Interpreting “Sauce on Side” and Other Common Modifications

TimTim
Interpreting

A caller places their order and adds: “Can I get the sauce on the side?” The staff member says yes, hangs up, and writes the order ticket. The kitchen sees the ticket and makes the dish normally. The customer picks up their food, opens the bag, and the sauce is on the noodles, not in a separate container.

This isn’t a deliberate failure. It’s a communication chain with a gap in it — the modification phrase was heard, confirmed, and then lost between the phone and the kitchen because the meaning wasn’t fully shared. This happens dozens of times a day in restaurants that serve English-speaking customers without a standardized modification vocabulary.
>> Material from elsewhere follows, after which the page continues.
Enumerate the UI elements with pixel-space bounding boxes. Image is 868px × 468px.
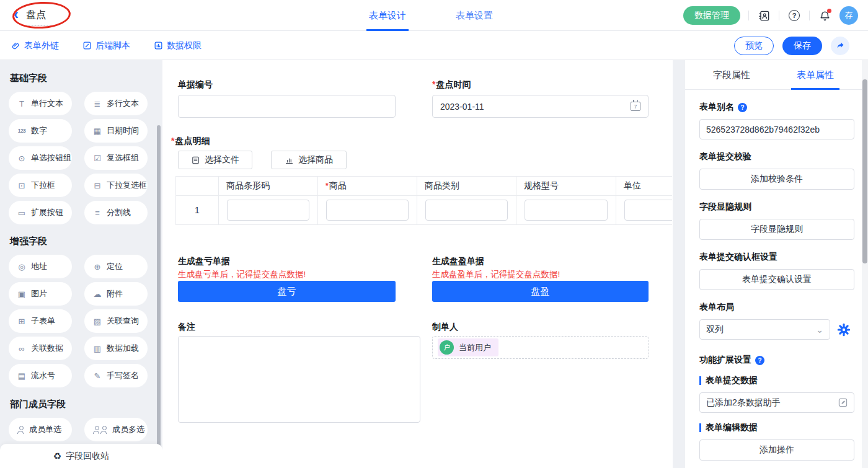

The good news: these gaps are entirely fixable. Most customers use the same six or seven modification phrases, and once your staff and kitchen understand what each one specifically means, the error rate on modifications drops to near zero.

Key Takeaways

  • “On the side” means a separate container for any sauce, dressing, or topping — not reduced, not mixed in. This is the most commonly misunderstood modification.
  • “No [ingredient]” means complete omission, not reduction — and for allergen requests, it requires kitchen confirmation of cross-contact risk.
  • Heat level requests (“mild,” “medium,” “spicy”) need an explicit internal translation to your kitchen’s chili scale to be actionable.
  • Standardizing modification handling with a printed ticket format and kitchen protocol is more reliable than staff memory alone.

sauce-on-side-modifications-guide

Six modification phrases cover the vast majority of customer customization requests — training staff and kitchen teams on these six phrases closes most modification error gaps.

Why Modifications Generate Disproportionate Errors

Standard orders — a dish, a side, a drink — have a clear, complete vocabulary on both sides of the call. Modifications introduce ambiguity because they’re defined differently by different callers and understood differently by different staff members.

“Extra sauce” to one caller means a generous pour; to another, it means double the normal portion in a separate container. “Mild” at one restaurant means no chili at all; at another, it means one chili pepper instead of three. These definitions live in different mental models, and when a busy call goes from phone to ticket to kitchen without those models being aligned, something gets wrong.

Research on restaurant communication shows that language differences and ambiguous requests contribute significantly to the 15% order error rate attributable to communication gaps — and modifications are among the most common sources of that ambiguity.

The Six Modification Phrases Your Staff Must Know Cold

1. “Sauce on the Side”

This is the most common and most frequently mishandled modification phrase in English-language restaurant ordering. When a customer says “sauce on the side,” they mean: serve the sauce in a completely separate container. Not mixed in, not lightly applied, not drizzled over — not on the dish at all. The dish should arrive clean, with the sauce in a small container alongside it.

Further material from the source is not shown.